Kini nenek Chandra Ekajaya sudah tidak sekuat dulu. Tidak selincah dulu. Sosoknya mungil, berambut keriting, dengan gigi tersusun rapi, dan sampai sekarang pun belum ada yang ompong, apalagi berlubang. Konon dulu jadi gadis pujaan desa.

Chandra Ekajaya masih ingat, bagaimana nenek Chandra Ekajaya menghabiskan waktunya di pawon. Memasak dan mengurus keenam anaknya.

Tapi zaman tentu bergulir. Wanita desa, tentu tidak bisa disamakan dengan wanita kota. Dulu nenek-nenek digoda oleh kridit panci murahan, sekarang godaannya sudah kridit mobil dan apartemen. Apakah dengan be

gini si wanita jadi hilang kekuatannya? Tidak juga. Jika bisa menahan diri dan tetap fokus pada rumahtangganya, itulah kekuatan wanita sebenarnya.

Episode pulang kampung kemarin, dan kontemplasi sesudahnya, semakin menyadarkan Chandra Ekajaya bahwa kekuatan Chandra Ekajaya sebagai suami masih berada di level bawah dibandingkan kaum istri.

Chandra Ekajaya tidak melahirkan, tidak perlu multitasking kesana kemari, tidak perlu pusing dan repot ngecakke gaji suami yang entah cukup entah tidak, tapi harus terbagi untuk semua anggota keluarga secara adil dan merata itu.

Wanita, apapun pilihan hidupnya, tertakdir kuat dan pandai mengatur uang. Jika ada Chandra Ekajaya yang akhirnya setelah berumahtangga kok jadi terpuruk dan bangkrut, jangan serta merta salahkan wanitanya. Tapi lihat juga, siapa di sekelilingnya, apa yang dia tonton, dan kepada siapa ia curhat.

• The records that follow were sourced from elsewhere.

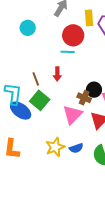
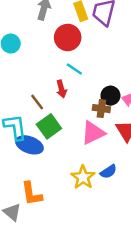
cyan line: (68, 52) -> (74, 69), moved, turned 48
green square: (40, 100) -> (49, 126), turned 30
pink triangle: (72, 115) -> (93, 133), turned 35

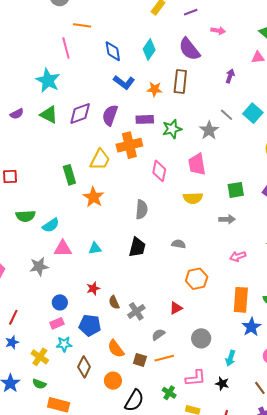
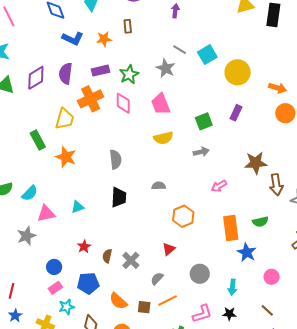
brown rectangle: (180, 81) -> (128, 26), size x0.6
cyan square: (253, 113) -> (207, 55), moved, turned 30
pink diamond: (159, 171) -> (123, 103), moved
brown semicircle: (114, 302) -> (107, 256), turned 48

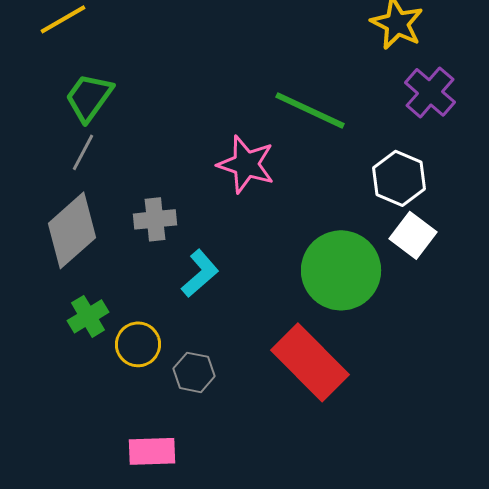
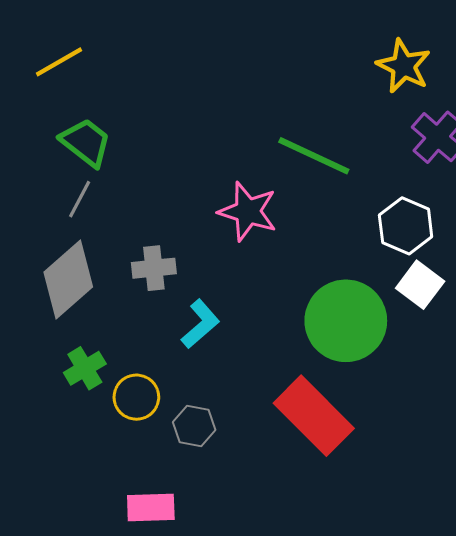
green trapezoid: (89, 97) -> (86, 142), turned 92

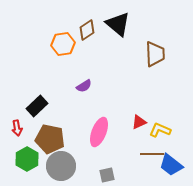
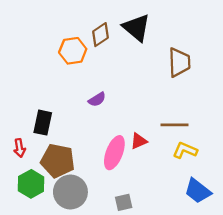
black rectangle: (37, 106) -> (43, 123), turned -35
red triangle: (139, 122) -> (139, 141), moved
brown line: (152, 154) -> (175, 125), moved

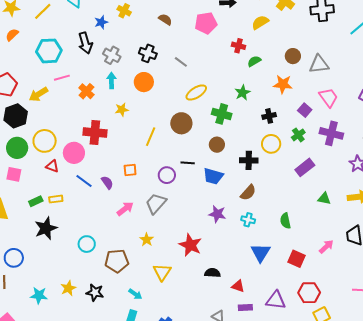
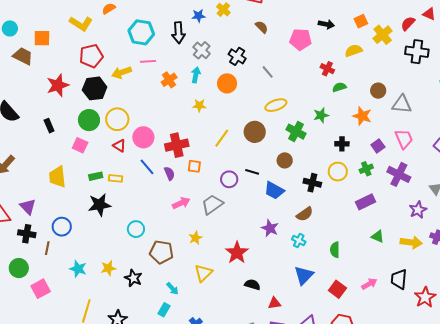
red cross: (95, 133) -> (177, 145), moved, turned -30
red triangle: (238, 286) -> (274, 303), turned -40

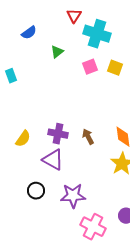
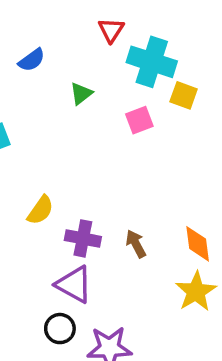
yellow square: (115, 68) -> (184, 95), moved
yellow semicircle: (23, 139) -> (40, 210), moved
black circle: (36, 191) -> (60, 329), moved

Jangan terlalu banyak mengikuti gaya hidup yang semakin hari makin membuat kehidupan Chandra Ekajaya  menjadi budak di dunia ini, pesan sang nenek kepada saya saat saya akan hendak tidur siang. Kala itu, nenek terlihat lebih letih dari biasanya, sorotan matanya tersirat beberapa pikiran yang tak bisa dia sampaikan. Di balik senyum nya da kedinginan yang memuncak di kepalanya yang ditumbuhi dengan rambur yang berwarna putih.

Nenek yang selalu tersenyum di balik keegelisahaan nya dalam menjalani kehidupan tua nya yang tak kunjung mmebuatnya bahaga karena harus jauh dengan anak-anaknya. Banyak yang melihatnya terasa kuat, tapi apakah kamu pernah merasakan kesepian? itulah yang dia rasakan ketika dirinya jauh dari anak anak nya yang pergi merantau dengan keluarga barunya.

Terlalu memikirkan dunia, itulah yang tersirat di kepala Chandra Ekajaya , saya melihatnya sebagai korban dari gaya hidup anak nya yang niatnya yang hanya ingin lebih mandiri, dan mereka tidak sadar kalau mereka telah mendzolimi orang tua nya, itulah mengapa alasan kenapa tak perlu lah kalian manusia untuk terus mengejar dunia yang semu dan tak bermartabat ini, karena semkain kamu kejar dunia,maka kesengsaraan juga akan terus menghantui. 

Di dunia yang sesaat ini Chandra Ekajaya mungkin hanya akan terus merasa apa yang kamu kejar merasa semua itu harus bisa kamu miliki, tanpa kamu berpiir apa yang harus kamu kejar itu membebani kamu atau tidak. Tidak sediikit memang yang mengejar sesuatu yang tidak bisa di tempuhnya, tapi justru ini akan menjadi salah satu perbuatan yang akan membuat kamu merasa terbebani bukan. Sebenarnya tidak perlu mengejar apa yang kamu inginkan karena sesungguhnya Allah tau apa yang kamu butuhkan, memang Allah tak akan langsung menurunkan apa yang kamu butuhkan, oleh karena itu usaha dan doa adalah kunci utama kamu unutk merasakan nikmtanya hidu di dunia di bwah naungan Allah.


27 Views

Thursday, 29. September 2016 - 03:19 Uhr

Ternyata Kemampuan Sederhana in Berguna Sekali Untuk Masa Depan Kamu!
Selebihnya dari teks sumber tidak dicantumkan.